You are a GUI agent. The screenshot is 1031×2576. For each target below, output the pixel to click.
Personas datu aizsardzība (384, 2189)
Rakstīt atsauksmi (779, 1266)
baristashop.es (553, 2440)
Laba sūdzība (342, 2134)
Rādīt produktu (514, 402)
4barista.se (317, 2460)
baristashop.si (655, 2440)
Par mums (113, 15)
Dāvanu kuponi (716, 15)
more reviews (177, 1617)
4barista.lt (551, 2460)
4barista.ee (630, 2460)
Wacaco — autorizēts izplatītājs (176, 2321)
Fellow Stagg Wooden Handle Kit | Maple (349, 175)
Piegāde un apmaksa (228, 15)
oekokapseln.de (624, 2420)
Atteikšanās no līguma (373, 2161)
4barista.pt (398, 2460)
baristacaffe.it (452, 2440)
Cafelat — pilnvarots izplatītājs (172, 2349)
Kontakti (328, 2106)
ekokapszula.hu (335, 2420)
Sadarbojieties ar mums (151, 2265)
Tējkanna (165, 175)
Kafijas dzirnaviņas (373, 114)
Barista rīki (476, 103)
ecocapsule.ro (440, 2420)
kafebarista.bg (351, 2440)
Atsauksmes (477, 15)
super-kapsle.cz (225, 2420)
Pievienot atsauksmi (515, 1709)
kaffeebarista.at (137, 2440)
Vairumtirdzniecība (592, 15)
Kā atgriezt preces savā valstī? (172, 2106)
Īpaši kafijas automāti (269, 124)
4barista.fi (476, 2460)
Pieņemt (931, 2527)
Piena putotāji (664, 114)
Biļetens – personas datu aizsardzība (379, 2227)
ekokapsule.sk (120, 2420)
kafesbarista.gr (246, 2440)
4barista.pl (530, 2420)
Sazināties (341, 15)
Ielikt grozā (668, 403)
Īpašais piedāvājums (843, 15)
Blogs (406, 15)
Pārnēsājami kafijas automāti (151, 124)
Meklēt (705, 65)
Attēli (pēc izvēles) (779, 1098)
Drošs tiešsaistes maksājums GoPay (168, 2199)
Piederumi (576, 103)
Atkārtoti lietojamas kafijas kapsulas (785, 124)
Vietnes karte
==============================
=== PROBLEM STATEMENT ===
Reproduce the listing above line for line, exactly.

=== RESPONSE AREA ===
You are a GUI agent. The screenshot is 1031×2576. For each target below, output the pixel to click.
Personas datu aizsardzība (384, 2189)
Rakstīt atsauksmi (779, 1266)
baristashop.es (553, 2440)
Laba sūdzība (342, 2134)
Rādīt produktu (514, 402)
4barista.se (317, 2460)
baristashop.si (655, 2440)
Par mums (113, 15)
Dāvanu kuponi (716, 15)
more reviews (177, 1617)
4barista.lt (551, 2460)
4barista.ee (630, 2460)
Wacaco — autorizēts izplatītājs (176, 2321)
Fellow Stagg Wooden Handle Kit | Maple (349, 175)
Piegāde un apmaksa (228, 15)
oekokapseln.de (624, 2420)
Atteikšanās no līguma (373, 2161)
4barista.pt (398, 2460)
baristacaffe.it (452, 2440)
Cafelat — pilnvarots izplatītājs (172, 2349)
Kontakti (328, 2106)
ekokapszula.hu (335, 2420)
Sadarbojieties ar mums (151, 2265)
Tējkanna (165, 175)
Kafijas dzirnaviņas (373, 114)
Barista rīki (476, 103)
ecocapsule.ro (440, 2420)
kafebarista.bg (351, 2440)
Atsauksmes (477, 15)
super-kapsle.cz (225, 2420)
Pievienot atsauksmi (515, 1709)
kaffeebarista.at (137, 2440)
Vairumtirdzniecība (592, 15)
Kā atgriezt preces savā valstī? (172, 2106)
Īpaši kafijas automāti (269, 124)
4barista.fi (476, 2460)
Pieņemt (931, 2527)
Piena putotāji (664, 114)
Biļetens – personas datu aizsardzība (379, 2227)
ekokapsule.sk (120, 2420)
kafesbarista.gr (246, 2440)
4barista.pl (530, 2420)
Sazināties (341, 15)
Ielikt grozā (668, 403)
Īpašais piedāvājums (843, 15)
Blogs (406, 15)
Pārnēsājami kafijas automāti (151, 124)
Meklēt (705, 65)
Attēli (pēc izvēles) (779, 1098)
Drošs tiešsaistes maksājums GoPay (168, 2199)
Piederumi (576, 103)
Atkārtoti lietojamas kafijas kapsulas (785, 124)
Vietnes karte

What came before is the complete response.